Or is it possible for an app to invoke a HD mode using 1.4?


----------



## toups (Dec 13, 2003)

Odd, using 1.4, the TiVo is outputing 720p (TiVo is set native so standard def is 480i) but root.getwidth() and root.getheight() reports 640x480 although the png image loaded with bg.setResource(createImage("test.png")) might be 720p, I can't tell for sure with this image, but bg.getwidth() and bg.getheight() also reports 640x480.


----------



## davidblackledge (Sep 9, 2008)

Well, it's using port 0 for some reason... I'm sure that's going to be a problem... try passing --port 7288 (the usual one, or something else if you already are running other HME stuff on that port) in your java command line. Note that it has two dashes, as I recall.


----------



## toups (Dec 13, 2003)

davidblackledge said:


> Well, it's using port 0 for some reason... I'm sure that's going to be a problem... try passing --port 7288 (the usual one, or something else if you already are running other HME stuff on that port) in your java command line. Note that it has two dashes, as I recall.

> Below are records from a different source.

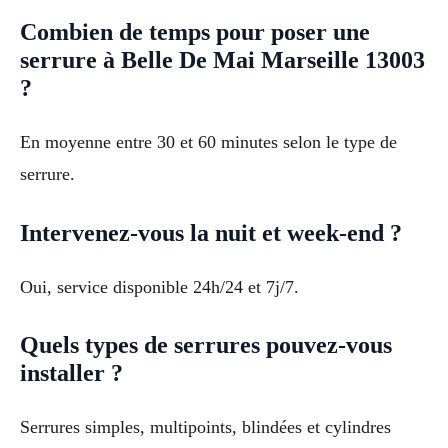
Combien de temps pour poser une
serrure à Belle De Mai Marseille 13003
?
En moyenne entre 30 et 60 minutes selon le type de
serrure.
Intervenez-vous la nuit et week-end ?
Oui, service disponible 24h/24 et 7j/7.
Quels types de serrures pouvez-vous
installer ?
Serrures simples, multipoints, blindées et cylindres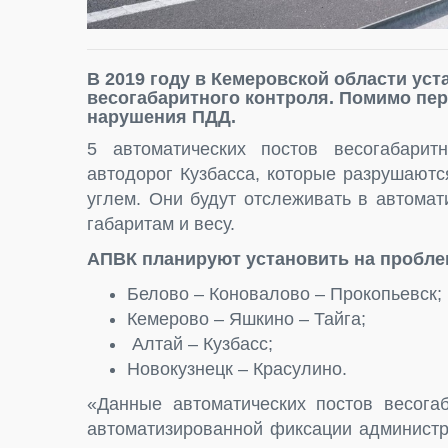
В 2019 году в Кемеровской области ус
весогабаритного контроля. Помимо пер
нарушения ПДД.
5 автоматических постов весогабарит
автодорог Кузбасса, которые разрушаютс
углем. Они будут отслеживать в автома
габаритам и весу.
АПВК планируют установить на пробле
Белово – Коновалово – Прокопьевск;
Кемерово – Яшкино – Тайга;
Алтай – Кузбасс;
Новокузнецк – Красулино.
«Данные автоматических постов весогаб
автоматизированной фиксации администр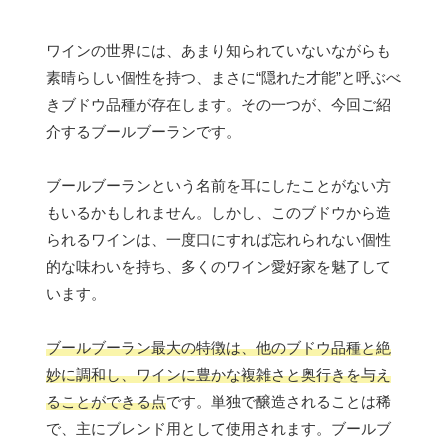
ワインの世界には、あまり知られていないながらも
素晴らしい個性を持つ、まさに“隠れた才能”と呼ぶべ
きブドウ品種が存在します。その一つが、今回ご紹
介するブールブーランです。
ブールブーランという名前を耳にしたことがない方
もいるかもしれません。しかし、このブドウから造
られるワインは、一度口にすれば忘れられない個性
的な味わいを持ち、多くのワイン愛好家を魅了して
います。
ブールブーラン最大の特徴は、他のブドウ品種と絶
妙に調和し、ワインに豊かな複雑さと奥行きを与え
ることができる点
です。単独で醸造されることは稀
で、主にブレンド用として使用されます。ブールブ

Tried passing "--port 7288" but it is still using port 0. Obviously something is wrong. No time to investigate this further at the moment, but clearly on the right track.


----------



## toups (Dec 13, 2003)

More information.

1.4.1 runs on a windows XP system using java 1.5.0_02

1.4.1 fails on linux with sun-jdk-1.5 sun-jdk-1.6 and sun-jre-bin-1.6

The problem on the linux box is that

MDNS ADD:http://10.xx.xxx.x:0/clock/

is reporting it is trying to use port 0

Will investigate more when I get a chance.


----------



## wmcbrine (Aug 2, 2003)

I dunno why it's using port 0. I never had that problem on my Ubuntu system, though I did have the problem of it wanting to bind to IPv6 and ignoring the IPv4 interface. (I ended up disabling IPv6 to fix that, since I wasn't using it anyway.) But I always started it via ./runsamples.sh (or whatever the script is called... have to check later).



toups said:


> Odd, using 1.4, the TiVo is outputing 720p (TiVo is set native so standard def is 480i) but root.getwidth() and root.getheight() reports 640x480


There are two different and independent resolutions at work here: the resolution of the background video stream, and the resolution of the HME overlay. It's the video background that determines the actual output resolution in "native" mode. When you don't have a video background, the resolution stays where it was the last time there was one -- usually that's the video background for the built-in menus (the 16:9 version is 720p; the 4:3 version is 480).


----------